_Aim of the task:_
Each line below from the one containing "практические ситуации" through the one containing "Бюджетный учет" is to be given again exactly, and no line outside that span.

[Data extract — start]

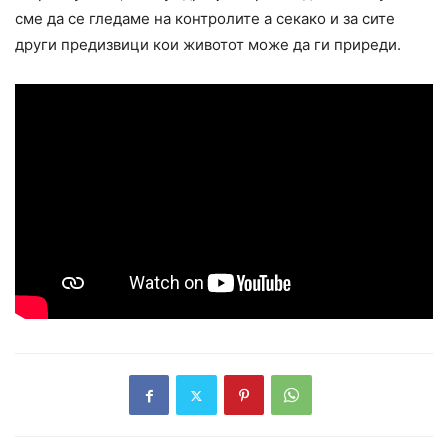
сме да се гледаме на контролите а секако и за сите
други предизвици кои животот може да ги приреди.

[Data extract — finish]
[Data extract — start]

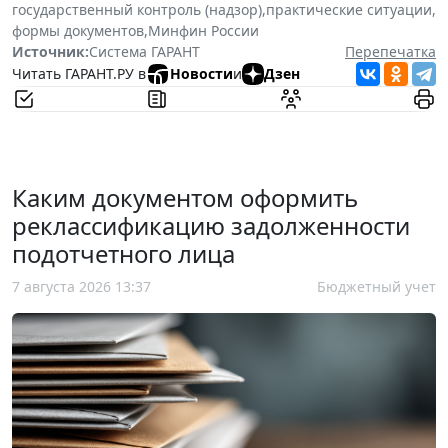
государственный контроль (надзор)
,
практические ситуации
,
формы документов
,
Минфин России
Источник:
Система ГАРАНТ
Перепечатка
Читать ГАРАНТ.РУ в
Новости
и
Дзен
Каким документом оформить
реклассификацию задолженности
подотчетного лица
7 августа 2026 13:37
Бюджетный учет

[Data extract — finish]
[Data extract — start]

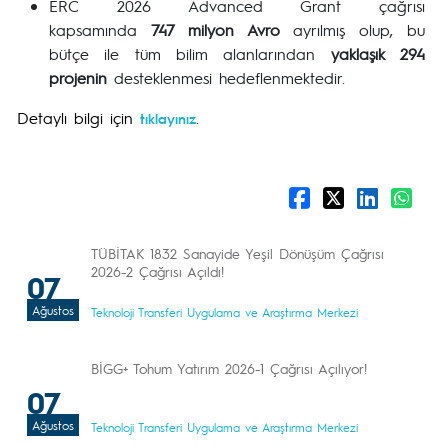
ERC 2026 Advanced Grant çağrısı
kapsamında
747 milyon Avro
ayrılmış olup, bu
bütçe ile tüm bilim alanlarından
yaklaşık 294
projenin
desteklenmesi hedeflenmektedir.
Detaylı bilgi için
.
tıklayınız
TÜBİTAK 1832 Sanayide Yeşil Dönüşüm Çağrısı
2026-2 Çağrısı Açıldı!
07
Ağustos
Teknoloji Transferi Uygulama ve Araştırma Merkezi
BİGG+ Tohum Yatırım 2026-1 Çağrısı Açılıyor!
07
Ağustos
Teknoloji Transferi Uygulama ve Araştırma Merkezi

[Data extract — finish]

_Solution to this problem:_
практические ситуации
,
формы документов
,
Минфин России
Источник:
Система ГАРАНТ
Перепечатка
Читать ГАРАНТ.РУ в
Новости
и
Дзен
Каким документом оформить
реклассификацию задолженности
подотчетного лица
7 августа 2026 13:37
Бюджетный учет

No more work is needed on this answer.